-- Available data --
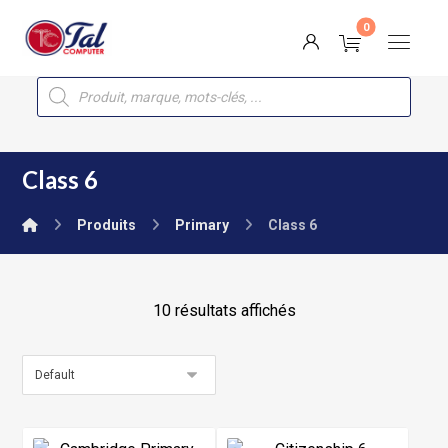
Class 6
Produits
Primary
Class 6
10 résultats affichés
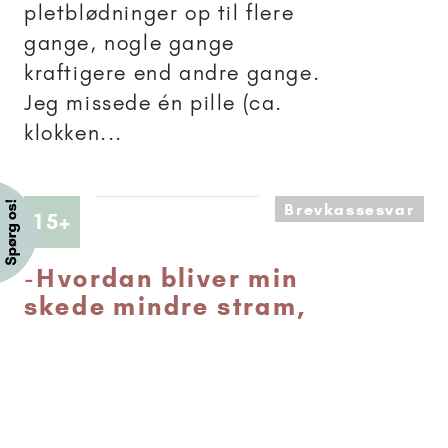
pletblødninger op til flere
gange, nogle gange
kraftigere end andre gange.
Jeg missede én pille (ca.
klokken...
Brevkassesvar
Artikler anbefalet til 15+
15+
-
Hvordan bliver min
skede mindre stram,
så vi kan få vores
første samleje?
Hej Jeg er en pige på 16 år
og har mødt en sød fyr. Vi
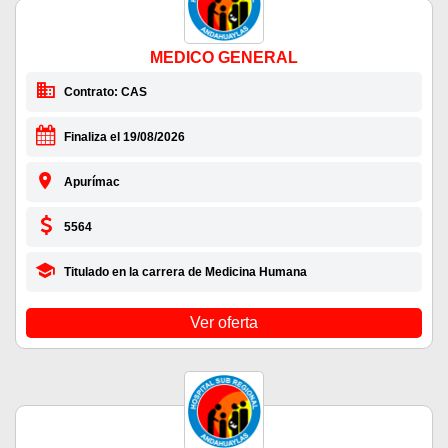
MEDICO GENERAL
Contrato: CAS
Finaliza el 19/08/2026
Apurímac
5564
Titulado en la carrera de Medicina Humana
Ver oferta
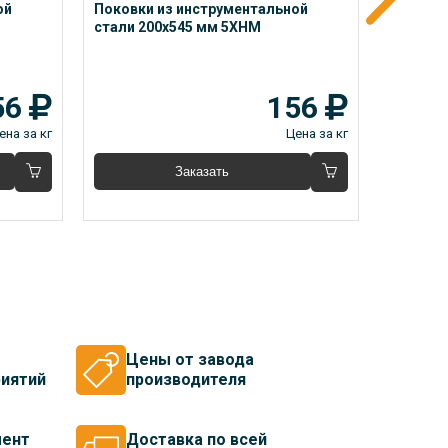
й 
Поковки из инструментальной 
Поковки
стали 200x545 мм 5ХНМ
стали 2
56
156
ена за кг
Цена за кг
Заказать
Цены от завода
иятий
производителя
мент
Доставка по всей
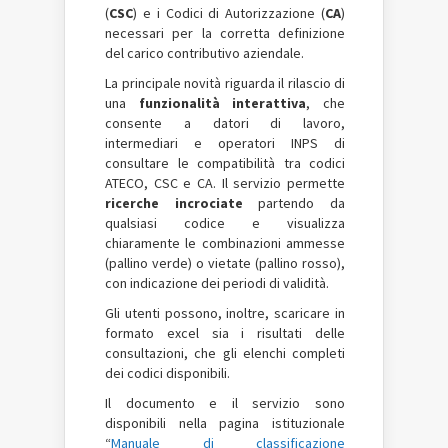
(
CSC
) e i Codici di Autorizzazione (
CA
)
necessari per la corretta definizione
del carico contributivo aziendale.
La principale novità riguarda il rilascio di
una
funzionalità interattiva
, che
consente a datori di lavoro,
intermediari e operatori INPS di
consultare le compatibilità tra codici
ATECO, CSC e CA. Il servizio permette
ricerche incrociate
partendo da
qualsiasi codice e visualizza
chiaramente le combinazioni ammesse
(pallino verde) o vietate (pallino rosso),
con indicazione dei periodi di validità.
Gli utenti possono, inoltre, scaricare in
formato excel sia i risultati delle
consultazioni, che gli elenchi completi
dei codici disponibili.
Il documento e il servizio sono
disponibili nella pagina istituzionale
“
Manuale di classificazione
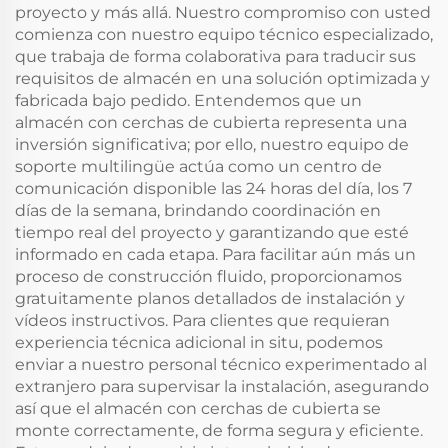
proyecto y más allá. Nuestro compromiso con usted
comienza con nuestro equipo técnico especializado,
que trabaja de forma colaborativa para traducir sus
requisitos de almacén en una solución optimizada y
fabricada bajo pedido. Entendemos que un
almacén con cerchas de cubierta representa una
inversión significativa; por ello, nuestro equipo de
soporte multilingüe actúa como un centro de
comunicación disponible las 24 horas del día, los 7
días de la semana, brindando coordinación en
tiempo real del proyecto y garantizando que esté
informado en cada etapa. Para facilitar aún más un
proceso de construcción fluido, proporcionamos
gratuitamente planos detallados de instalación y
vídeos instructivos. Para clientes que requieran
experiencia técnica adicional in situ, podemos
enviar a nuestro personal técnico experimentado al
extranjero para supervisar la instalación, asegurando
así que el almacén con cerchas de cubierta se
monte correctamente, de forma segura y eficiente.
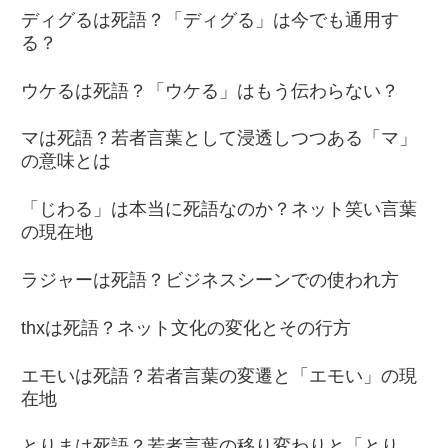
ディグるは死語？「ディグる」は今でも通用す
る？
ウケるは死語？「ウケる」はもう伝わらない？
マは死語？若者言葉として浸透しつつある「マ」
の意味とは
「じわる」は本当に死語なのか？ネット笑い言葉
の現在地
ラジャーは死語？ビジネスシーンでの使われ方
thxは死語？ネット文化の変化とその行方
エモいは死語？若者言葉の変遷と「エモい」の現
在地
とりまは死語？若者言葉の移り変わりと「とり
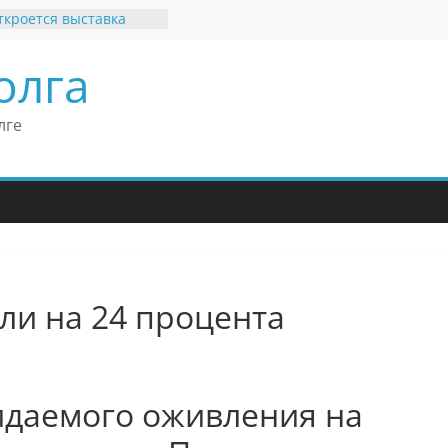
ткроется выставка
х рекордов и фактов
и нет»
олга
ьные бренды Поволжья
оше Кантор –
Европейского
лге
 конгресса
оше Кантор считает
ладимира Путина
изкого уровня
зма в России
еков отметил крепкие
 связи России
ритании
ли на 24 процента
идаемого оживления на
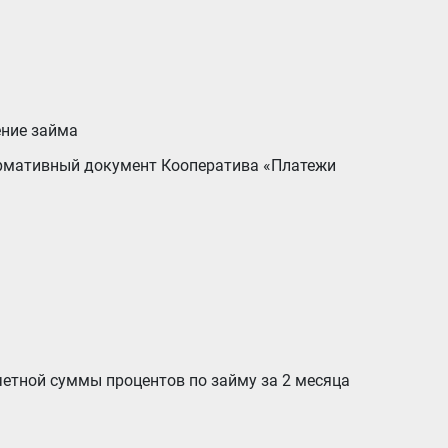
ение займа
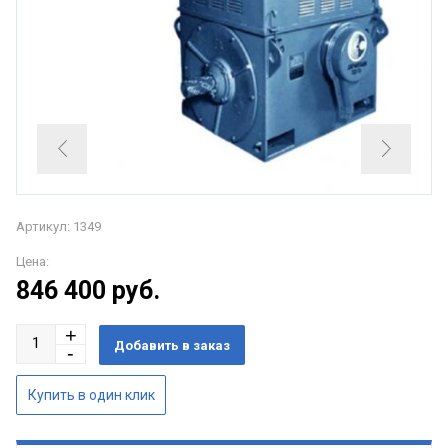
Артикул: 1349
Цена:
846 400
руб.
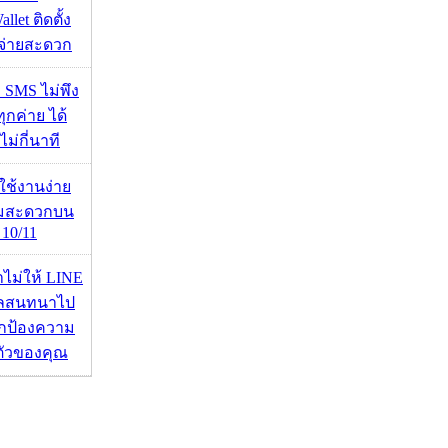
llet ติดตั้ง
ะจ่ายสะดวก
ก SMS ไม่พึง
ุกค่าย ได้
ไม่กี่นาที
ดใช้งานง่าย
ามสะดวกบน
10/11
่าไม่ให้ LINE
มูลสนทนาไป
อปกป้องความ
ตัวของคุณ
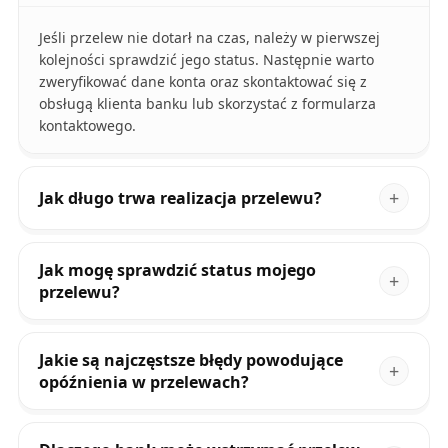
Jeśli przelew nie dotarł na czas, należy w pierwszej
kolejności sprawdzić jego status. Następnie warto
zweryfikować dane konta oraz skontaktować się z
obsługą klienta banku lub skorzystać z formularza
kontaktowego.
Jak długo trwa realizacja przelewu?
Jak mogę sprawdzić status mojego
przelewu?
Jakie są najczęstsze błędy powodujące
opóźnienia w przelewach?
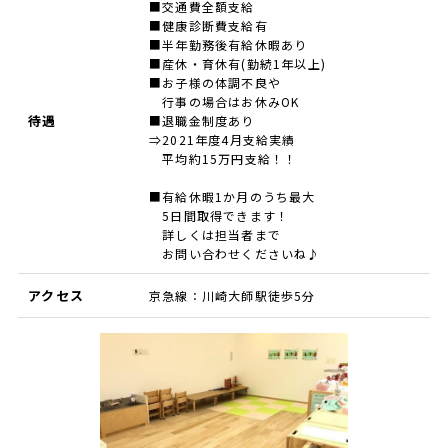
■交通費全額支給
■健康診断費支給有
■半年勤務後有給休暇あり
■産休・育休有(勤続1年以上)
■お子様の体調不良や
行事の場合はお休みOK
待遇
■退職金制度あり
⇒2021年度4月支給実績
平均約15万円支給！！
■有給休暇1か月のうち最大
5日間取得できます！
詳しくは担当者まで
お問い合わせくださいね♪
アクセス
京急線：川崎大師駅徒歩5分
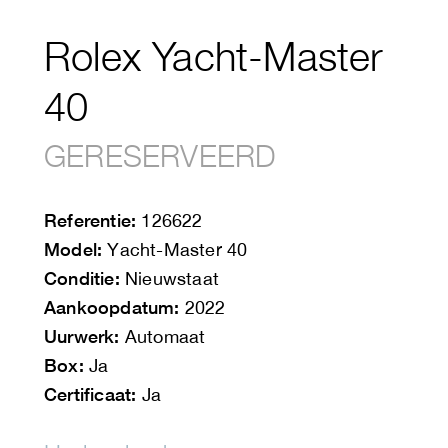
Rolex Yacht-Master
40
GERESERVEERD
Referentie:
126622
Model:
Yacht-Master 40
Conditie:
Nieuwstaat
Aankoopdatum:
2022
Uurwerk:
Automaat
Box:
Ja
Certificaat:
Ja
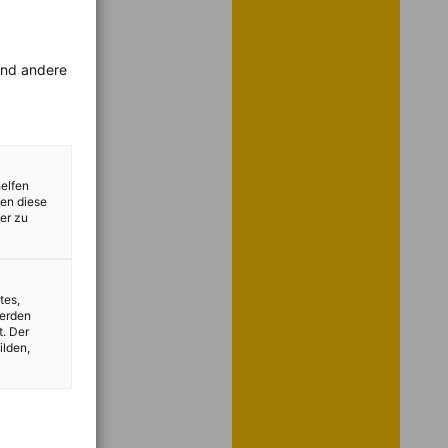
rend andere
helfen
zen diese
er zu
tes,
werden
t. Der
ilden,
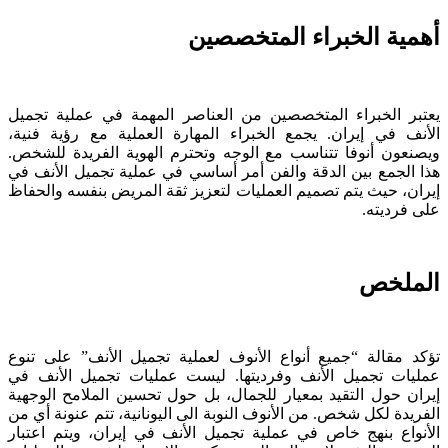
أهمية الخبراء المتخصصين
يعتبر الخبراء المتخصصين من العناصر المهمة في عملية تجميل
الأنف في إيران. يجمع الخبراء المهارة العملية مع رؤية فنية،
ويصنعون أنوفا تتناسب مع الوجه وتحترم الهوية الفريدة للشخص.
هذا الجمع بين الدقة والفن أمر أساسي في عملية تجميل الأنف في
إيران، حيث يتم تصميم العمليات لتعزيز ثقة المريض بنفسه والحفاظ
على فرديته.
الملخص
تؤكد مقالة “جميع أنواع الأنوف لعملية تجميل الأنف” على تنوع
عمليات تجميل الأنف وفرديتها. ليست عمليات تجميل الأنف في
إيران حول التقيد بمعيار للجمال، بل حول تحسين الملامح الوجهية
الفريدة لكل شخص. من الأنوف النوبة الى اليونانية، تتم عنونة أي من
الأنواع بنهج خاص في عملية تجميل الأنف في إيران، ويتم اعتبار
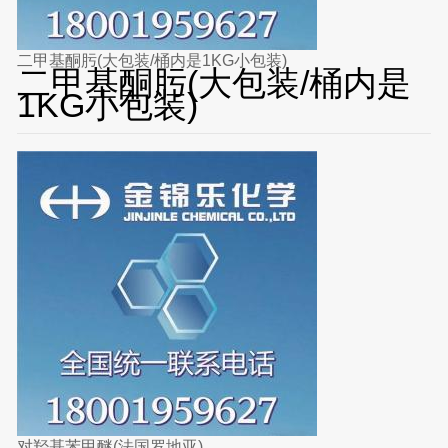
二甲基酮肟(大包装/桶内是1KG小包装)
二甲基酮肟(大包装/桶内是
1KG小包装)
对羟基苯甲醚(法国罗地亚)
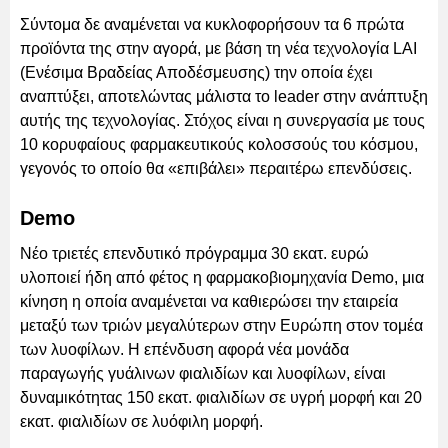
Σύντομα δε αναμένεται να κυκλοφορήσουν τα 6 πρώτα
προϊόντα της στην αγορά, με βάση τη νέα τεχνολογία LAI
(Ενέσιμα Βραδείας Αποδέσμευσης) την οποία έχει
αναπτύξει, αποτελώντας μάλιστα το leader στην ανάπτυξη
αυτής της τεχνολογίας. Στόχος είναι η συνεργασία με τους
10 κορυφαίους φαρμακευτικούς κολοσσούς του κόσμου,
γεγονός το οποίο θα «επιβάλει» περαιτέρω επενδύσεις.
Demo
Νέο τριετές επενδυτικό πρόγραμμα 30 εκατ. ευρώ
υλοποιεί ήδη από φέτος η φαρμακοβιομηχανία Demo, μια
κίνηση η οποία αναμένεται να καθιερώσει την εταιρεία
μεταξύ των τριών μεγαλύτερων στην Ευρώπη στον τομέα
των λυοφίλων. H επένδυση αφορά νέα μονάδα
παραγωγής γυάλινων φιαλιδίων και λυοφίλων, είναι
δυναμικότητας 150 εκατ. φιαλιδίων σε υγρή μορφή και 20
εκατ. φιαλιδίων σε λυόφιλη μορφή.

-- Your task --
Copy out the lines above that hold the string "equipo".

-- The answer --
comienza con nuestro equipo técnico especializado,
inversión significativa; por ello, nuestro equipo de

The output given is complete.